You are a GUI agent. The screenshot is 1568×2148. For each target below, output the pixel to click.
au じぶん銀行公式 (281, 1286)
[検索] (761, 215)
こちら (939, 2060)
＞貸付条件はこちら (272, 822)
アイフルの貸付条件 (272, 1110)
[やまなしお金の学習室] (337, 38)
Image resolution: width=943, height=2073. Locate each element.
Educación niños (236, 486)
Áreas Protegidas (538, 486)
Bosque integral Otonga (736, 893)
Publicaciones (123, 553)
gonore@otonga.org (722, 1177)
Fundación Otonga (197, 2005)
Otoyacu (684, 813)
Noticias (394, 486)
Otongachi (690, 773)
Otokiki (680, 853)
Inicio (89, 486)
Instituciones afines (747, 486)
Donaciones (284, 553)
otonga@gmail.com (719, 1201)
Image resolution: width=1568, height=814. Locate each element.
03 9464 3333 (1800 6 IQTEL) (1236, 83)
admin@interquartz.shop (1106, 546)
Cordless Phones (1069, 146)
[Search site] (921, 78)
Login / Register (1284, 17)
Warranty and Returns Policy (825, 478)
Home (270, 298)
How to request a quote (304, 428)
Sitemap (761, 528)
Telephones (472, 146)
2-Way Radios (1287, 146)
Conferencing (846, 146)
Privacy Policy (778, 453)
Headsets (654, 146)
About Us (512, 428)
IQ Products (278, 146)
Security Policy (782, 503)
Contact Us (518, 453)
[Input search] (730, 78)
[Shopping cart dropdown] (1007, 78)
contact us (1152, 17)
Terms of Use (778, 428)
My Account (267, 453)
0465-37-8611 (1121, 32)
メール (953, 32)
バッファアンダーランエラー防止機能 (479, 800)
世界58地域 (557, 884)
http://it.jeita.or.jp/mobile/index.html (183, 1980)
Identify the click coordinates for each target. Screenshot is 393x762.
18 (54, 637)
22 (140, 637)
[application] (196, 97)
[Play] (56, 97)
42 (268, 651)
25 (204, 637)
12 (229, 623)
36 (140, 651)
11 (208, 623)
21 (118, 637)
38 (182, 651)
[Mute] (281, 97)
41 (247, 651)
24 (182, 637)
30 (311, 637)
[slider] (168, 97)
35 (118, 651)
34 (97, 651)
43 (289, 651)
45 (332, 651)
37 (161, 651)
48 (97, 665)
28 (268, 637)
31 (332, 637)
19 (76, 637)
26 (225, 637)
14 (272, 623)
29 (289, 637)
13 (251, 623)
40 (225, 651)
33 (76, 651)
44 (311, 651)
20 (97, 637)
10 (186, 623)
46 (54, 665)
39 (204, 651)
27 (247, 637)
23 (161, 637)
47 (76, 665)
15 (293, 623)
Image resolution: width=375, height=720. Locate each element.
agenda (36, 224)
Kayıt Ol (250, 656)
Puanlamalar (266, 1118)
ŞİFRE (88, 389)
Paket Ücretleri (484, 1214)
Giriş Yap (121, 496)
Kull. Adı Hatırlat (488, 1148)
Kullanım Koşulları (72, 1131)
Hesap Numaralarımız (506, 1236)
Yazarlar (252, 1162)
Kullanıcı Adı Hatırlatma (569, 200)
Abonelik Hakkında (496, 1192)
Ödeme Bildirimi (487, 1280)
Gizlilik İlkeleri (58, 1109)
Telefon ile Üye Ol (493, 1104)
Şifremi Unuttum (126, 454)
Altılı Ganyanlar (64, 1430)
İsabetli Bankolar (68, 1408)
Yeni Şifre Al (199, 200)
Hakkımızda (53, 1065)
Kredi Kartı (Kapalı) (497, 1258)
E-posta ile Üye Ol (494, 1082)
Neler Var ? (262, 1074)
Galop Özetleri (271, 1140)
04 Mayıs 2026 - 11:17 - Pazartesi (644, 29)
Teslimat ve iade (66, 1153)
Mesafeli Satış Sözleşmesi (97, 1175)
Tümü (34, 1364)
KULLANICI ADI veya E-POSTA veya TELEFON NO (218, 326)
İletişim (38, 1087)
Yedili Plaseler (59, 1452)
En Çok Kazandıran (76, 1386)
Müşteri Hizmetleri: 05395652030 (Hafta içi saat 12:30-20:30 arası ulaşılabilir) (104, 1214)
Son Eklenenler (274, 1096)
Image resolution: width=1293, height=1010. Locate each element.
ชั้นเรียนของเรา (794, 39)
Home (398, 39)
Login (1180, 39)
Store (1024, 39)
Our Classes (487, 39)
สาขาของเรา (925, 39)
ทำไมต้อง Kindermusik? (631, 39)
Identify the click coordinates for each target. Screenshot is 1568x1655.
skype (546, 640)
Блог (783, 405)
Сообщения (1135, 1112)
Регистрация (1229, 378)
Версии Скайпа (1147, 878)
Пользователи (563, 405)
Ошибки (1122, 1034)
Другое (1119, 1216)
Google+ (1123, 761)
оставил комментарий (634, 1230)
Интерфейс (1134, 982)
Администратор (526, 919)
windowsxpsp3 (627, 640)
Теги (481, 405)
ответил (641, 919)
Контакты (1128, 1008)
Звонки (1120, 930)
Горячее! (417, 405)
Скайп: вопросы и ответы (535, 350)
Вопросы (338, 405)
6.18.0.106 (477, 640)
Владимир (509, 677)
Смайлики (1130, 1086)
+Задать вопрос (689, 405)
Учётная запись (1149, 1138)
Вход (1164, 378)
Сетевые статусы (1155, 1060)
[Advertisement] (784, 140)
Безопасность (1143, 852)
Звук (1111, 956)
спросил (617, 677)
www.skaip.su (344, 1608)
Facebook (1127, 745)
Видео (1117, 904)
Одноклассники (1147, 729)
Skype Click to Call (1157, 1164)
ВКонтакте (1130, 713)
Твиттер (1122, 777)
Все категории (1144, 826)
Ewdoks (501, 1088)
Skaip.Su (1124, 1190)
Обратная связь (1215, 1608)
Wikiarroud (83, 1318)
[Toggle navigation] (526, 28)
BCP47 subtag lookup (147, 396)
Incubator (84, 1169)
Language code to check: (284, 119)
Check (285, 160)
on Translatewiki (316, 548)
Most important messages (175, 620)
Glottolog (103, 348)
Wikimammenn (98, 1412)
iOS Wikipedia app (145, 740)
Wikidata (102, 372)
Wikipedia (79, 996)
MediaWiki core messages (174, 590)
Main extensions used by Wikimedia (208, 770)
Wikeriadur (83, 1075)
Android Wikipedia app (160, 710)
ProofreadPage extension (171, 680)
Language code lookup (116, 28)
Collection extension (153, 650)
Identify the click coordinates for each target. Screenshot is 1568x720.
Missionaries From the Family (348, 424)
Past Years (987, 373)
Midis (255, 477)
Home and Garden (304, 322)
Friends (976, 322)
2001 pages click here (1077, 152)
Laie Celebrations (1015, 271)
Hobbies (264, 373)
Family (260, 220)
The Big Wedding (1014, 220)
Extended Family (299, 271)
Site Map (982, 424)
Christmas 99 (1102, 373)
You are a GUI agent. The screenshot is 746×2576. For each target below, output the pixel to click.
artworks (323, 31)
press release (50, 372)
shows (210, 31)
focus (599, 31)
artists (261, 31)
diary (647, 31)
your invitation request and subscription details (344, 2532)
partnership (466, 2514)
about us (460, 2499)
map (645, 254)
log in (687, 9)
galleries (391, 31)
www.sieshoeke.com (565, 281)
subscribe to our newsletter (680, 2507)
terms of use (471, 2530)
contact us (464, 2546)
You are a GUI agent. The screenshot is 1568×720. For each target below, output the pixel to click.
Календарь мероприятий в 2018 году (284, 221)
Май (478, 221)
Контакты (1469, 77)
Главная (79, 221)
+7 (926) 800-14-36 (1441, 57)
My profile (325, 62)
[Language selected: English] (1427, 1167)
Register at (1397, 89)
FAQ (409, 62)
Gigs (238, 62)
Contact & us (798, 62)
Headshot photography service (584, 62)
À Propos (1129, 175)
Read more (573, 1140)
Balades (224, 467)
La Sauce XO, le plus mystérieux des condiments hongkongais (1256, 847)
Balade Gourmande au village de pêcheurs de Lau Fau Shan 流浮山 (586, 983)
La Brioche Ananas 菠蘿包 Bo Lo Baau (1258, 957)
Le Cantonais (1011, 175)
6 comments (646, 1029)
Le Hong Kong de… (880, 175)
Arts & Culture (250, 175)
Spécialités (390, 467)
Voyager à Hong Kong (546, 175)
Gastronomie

---+---

== PROBLEM REQUIREMENTS ==
Please transcribe the data above without changes, from its first line to its "48 (97, 665)" line, and leave out anything past that.

== RESPONSE ==
You are a GUI agent. The screenshot is 1568×2148. For each target below, output the pixel to click.
au じぶん銀行公式 (281, 1286)
[検索] (761, 215)
こちら (939, 2060)
＞貸付条件はこちら (272, 822)
アイフルの貸付条件 (272, 1110)
[やまなしお金の学習室] (337, 38)
Image resolution: width=943, height=2073. Locate each element.
Educación niños (236, 486)
Áreas Protegidas (538, 486)
Bosque integral Otonga (736, 893)
Publicaciones (123, 553)
gonore@otonga.org (722, 1177)
Fundación Otonga (197, 2005)
Otoyacu (684, 813)
Noticias (394, 486)
Otongachi (690, 773)
Otokiki (680, 853)
Inicio (89, 486)
Instituciones afines (747, 486)
Donaciones (284, 553)
otonga@gmail.com (719, 1201)
Image resolution: width=1568, height=814. Locate each element.
03 9464 3333 (1800 6 IQTEL) (1236, 83)
admin@interquartz.shop (1106, 546)
Cordless Phones (1069, 146)
[Search site] (921, 78)
Login / Register (1284, 17)
Warranty and Returns Policy (825, 478)
Home (270, 298)
How to request a quote (304, 428)
Sitemap (761, 528)
Telephones (472, 146)
2-Way Radios (1287, 146)
Conferencing (846, 146)
Privacy Policy (778, 453)
Headsets (654, 146)
About Us (512, 428)
IQ Products (278, 146)
Security Policy (782, 503)
Contact Us (518, 453)
[Input search] (730, 78)
[Shopping cart dropdown] (1007, 78)
contact us (1152, 17)
Terms of Use (778, 428)
My Account (267, 453)
0465-37-8611 (1121, 32)
メール (953, 32)
バッファアンダーランエラー防止機能 (479, 800)
世界58地域 (557, 884)
http://it.jeita.or.jp/mobile/index.html (183, 1980)
Identify the click coordinates for each target. Screenshot is 393x762.
18 (54, 637)
22 (140, 637)
[application] (196, 97)
[Play] (56, 97)
42 (268, 651)
25 (204, 637)
12 (229, 623)
36 (140, 651)
11 (208, 623)
21 (118, 637)
38 (182, 651)
[Mute] (281, 97)
41 (247, 651)
24 (182, 637)
30 (311, 637)
[slider] (168, 97)
35 (118, 651)
34 (97, 651)
43 (289, 651)
45 (332, 651)
37 (161, 651)
48 (97, 665)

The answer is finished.